The API Tester is a specialized microservice within the Project Vigilion by CSE - Cyber at UoM platform designed to validate and secure API endpoints. It allows users to define, manage, and execute security tests against target APIs.
- Endpoint Management: Create and organize API endpoints for testing.
- Automated Testing: Run security checks against defined endpoints.
- Integration: Seamlessly integrates with the Vigilion Dashboard for reporting and control.
To run this service independently:
-
Build the Image:
docker build -t registry/api-tester . -
Run Container:
docker run -p 8004:8004 --env-file .env registry/api-tester
The service will be available at http://localhost:8004.
This service is deployed as part of the main Deployment-Repo stack. Configured via env/api-tester/.env.
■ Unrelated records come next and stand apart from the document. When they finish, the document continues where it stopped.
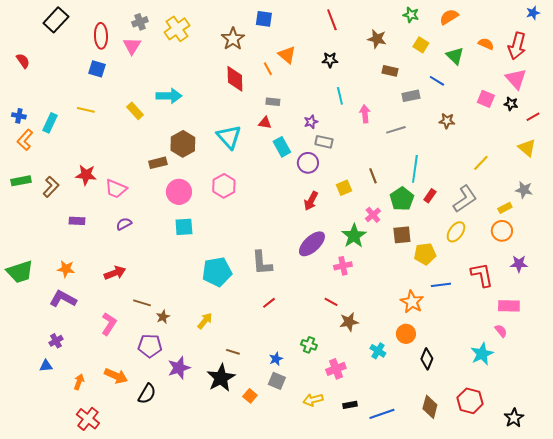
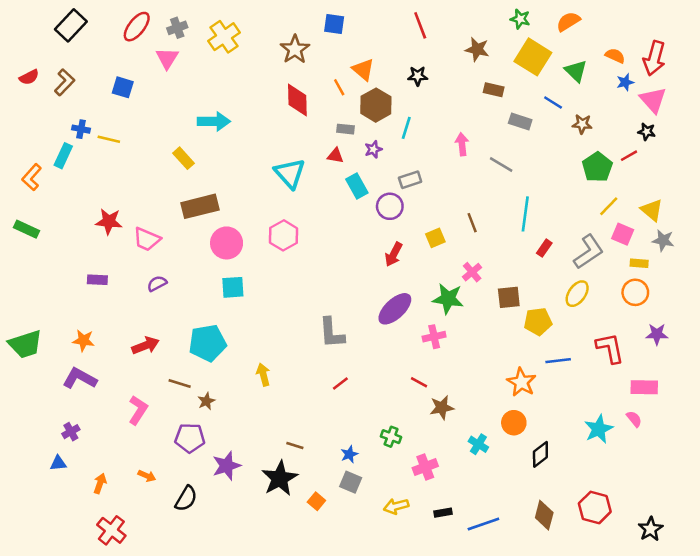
blue star: (533, 13) -> (625, 82), moved
red ellipse: (101, 36) -> (137, 27), moved, turned 40
yellow square: (421, 45) -> (533, 57), size x1.8
red semicircle: (23, 61) -> (29, 77), turned 98
cyan line: (340, 96) -> (406, 128), moved, turned 30
gray rectangle: (411, 96) -> (520, 121), turned 30
pink square: (486, 99) -> (623, 234), moved
yellow rectangle: (135, 111) -> (184, 158), moved
blue cross: (19, 116) -> (81, 129), moved
red line: (533, 117) -> (629, 156), moved
brown star: (447, 121) -> (582, 124), moved
purple star: (311, 122) -> (373, 149), moved
gray line: (396, 130) -> (501, 165), turned 48
gray rectangle: (324, 142) -> (410, 180), turned -30
brown hexagon: (183, 144) -> (376, 105), moved
yellow triangle: (527, 148) -> (652, 210), moved
brown rectangle: (158, 163) -> (200, 206), size x1.6
green rectangle: (21, 181) -> (27, 229), turned 36
brown L-shape: (51, 187) -> (65, 82), moved
green pentagon: (402, 199) -> (597, 167), moved
yellow rectangle: (505, 208) -> (639, 263), turned 32
green star: (354, 236) -> (448, 299), turned -30
cyan pentagon: (217, 272) -> (208, 343), moved
yellow arrow: (205, 321) -> (263, 375), moved, turned -54
cyan star: (482, 354) -> (599, 429), moved
black diamond: (427, 359) -> (540, 454), turned 30
orange arrow: (116, 376) -> (147, 476), size x0.6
This service exposes a native, lightweight /metrics endpoint returning Prometheus-formatted telemetry (such as uptime, memory, and CPU usage).
- Metrics Endpoint:
/metrics - Scraping Config: Configured with annotations
prometheus.io/scrape: "true"in the deployment manifest.
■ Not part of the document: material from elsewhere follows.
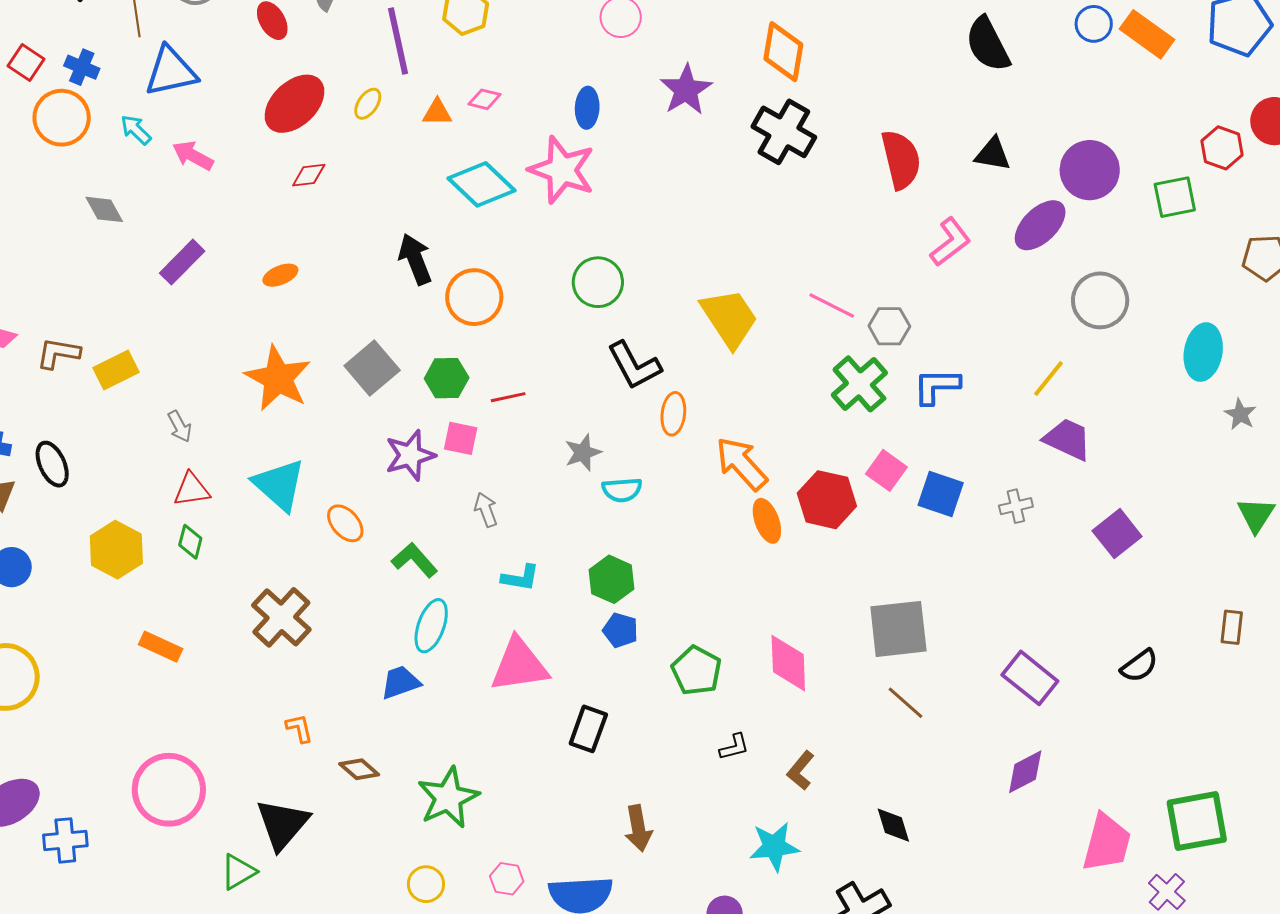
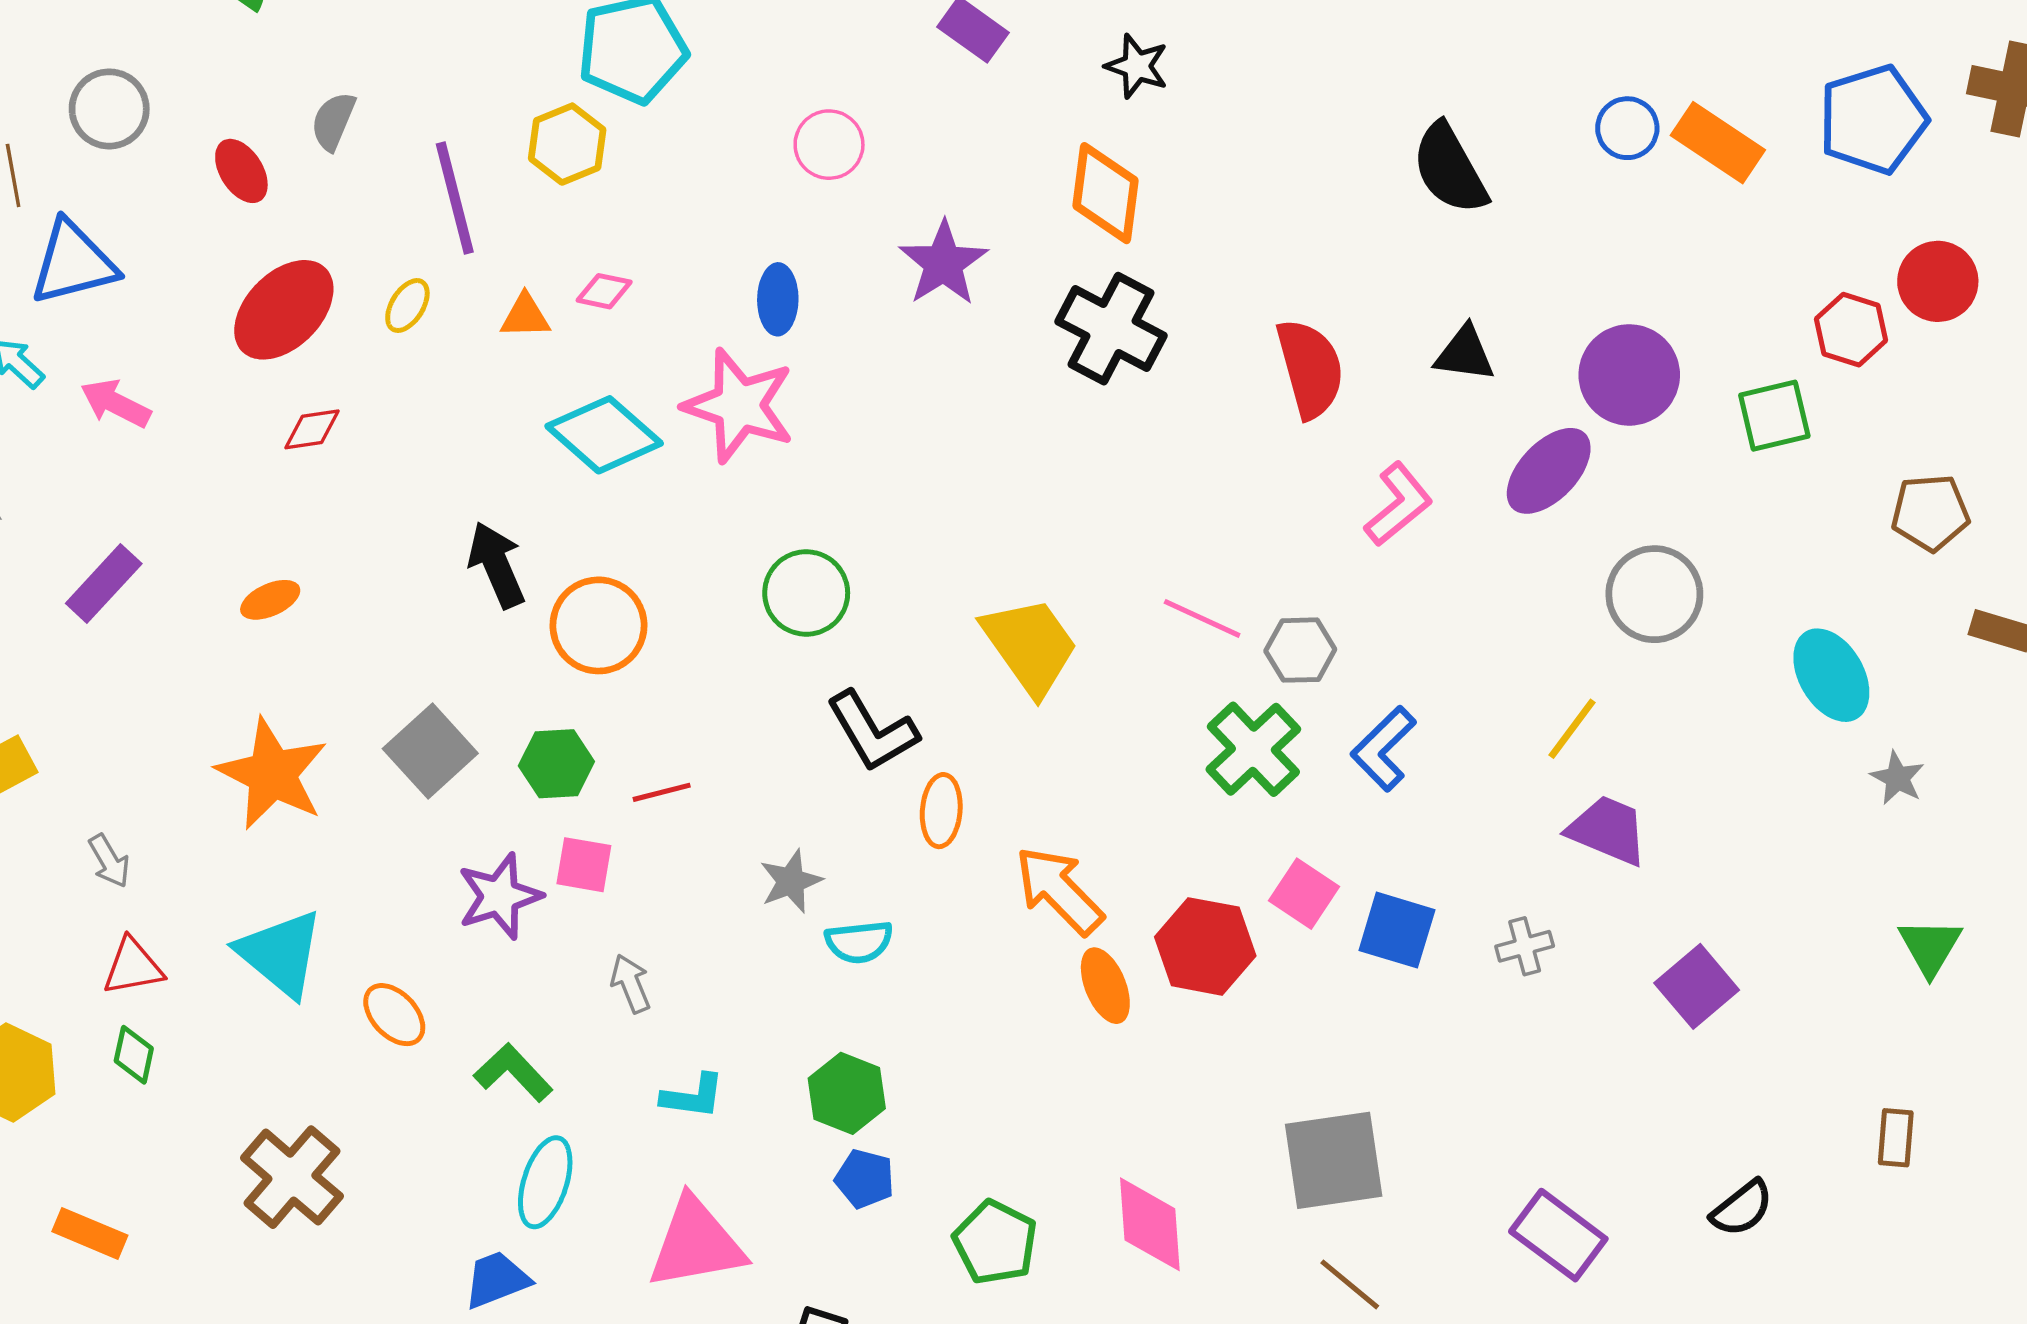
cyan ellipse: (1203, 352) -> (1831, 675), turned -38
blue L-shape: (937, 386) -> (1383, 749), turned -42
GitHub Actions workflow is located at .github/workflows/deploy.yml which triggers on push to main branch:
- Build Optimization: Uses
docker/setup-buildx-action@v3with layer caching enabled (cache-from: type=gha,cache-to: type=gha,mode=max). - Target Registry:
csecyber/api-tester - Tags Generated: Dual tags for
:latestand the unique commit hash:${ github.sha }.